Several of my fellow Citrus County residents advocate the theory that educating incarcerated men and women only results in smarter criminals upon release from prison. The money spent, they say, could be put to better use in other programs and government projects. However, statistics following release from prison support the advantages of providing educational opportunities to inmates. We must recognize the need of communities to welcome back those who have served the time for the crime and honor their rights as restored citizens to pursue that which provides a fulfilling life. A recent amendment to our state’s Constitution supported the overwhelming will of Florida voters to reinstate voting rights to those who have served their sentences, yet the Legislature led by partisan politics is attempting to circumvent this amendment.
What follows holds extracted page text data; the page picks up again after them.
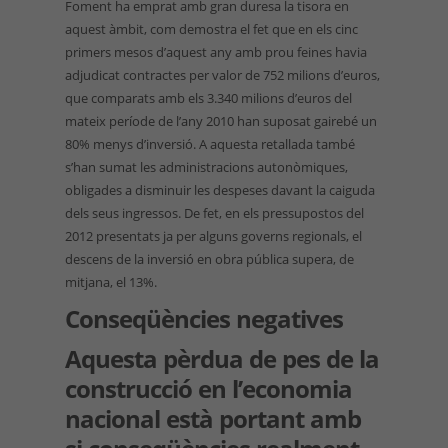
Foment ha emprat amb gran duresa la tisora en
aquest àmbit, com demostra el fet que en els cinc
primers mesos d’aquest any amb prou feines havia
adjudicat contractes per valor de 752 milions d’euros,
que comparats amb els 3.340 milions d’euros del
mateix període de l’any 2010 han suposat gairebé un
80% menys d’inversió. A aquesta retallada també
s’han sumat les administracions autonòmiques,
obligades a disminuir les despeses davant la caiguda
dels seus ingressos. De fet, en els pressupostos del
2012 presentats ja per alguns governs regionals, el
descens de la inversió en obra pública supera, de
mitjana, el 13%.
Conseqüències negatives
Aquesta pèrdua de pes de la
construcció en l’economia
nacional està portant amb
I am a strong advocate for education for everyone. A high school diploma is not enough. Only continued technical or college instruction will provide the tools necessary to gainful employment and competitive skills in the labor market. The failure to provide an affordable education to all young people has resulted in stunning statistics showing the United States trailing other industrialized nations of the world in areas of societal stability, happiness, and productivity. We, the wealthiest nation on earth, cannot provide for our citizens a healthy lifestyle free from the fear of unemployment or neighborhood violence. Our nation is depleting the future of its young people due to its unwillingness to spend a mere modicum of its wealth on education enabling economic advancement for the socially or economically disadvantaged.
That would include prison inmates who have made mistakes, erred on judgement. Due to an unfair for-profit prison system, the USA has highest rate of incarcerated men and women in the industrialized world. A controversial approach has been undertaken by the state of New York, a state which has 53,400 inmates. BPI (Bard Prison Initiative) has 300 of these inmates enrolled in a program funded by private donations to provide college degrees. Of its graduates only 4% return to prison after parole compared to a 50% rate overall. Opponents cite the expense to taxpayers, but this is not government-funded. Opponents claim educated convicts will become smarter criminals; this also is proving to be untrue. PBS has aired a 4 part documentary, ‘COLLEGE BEHIND BARS”, addressing a novel solution. We have a choice – spend the money on education or spend the money on prisons.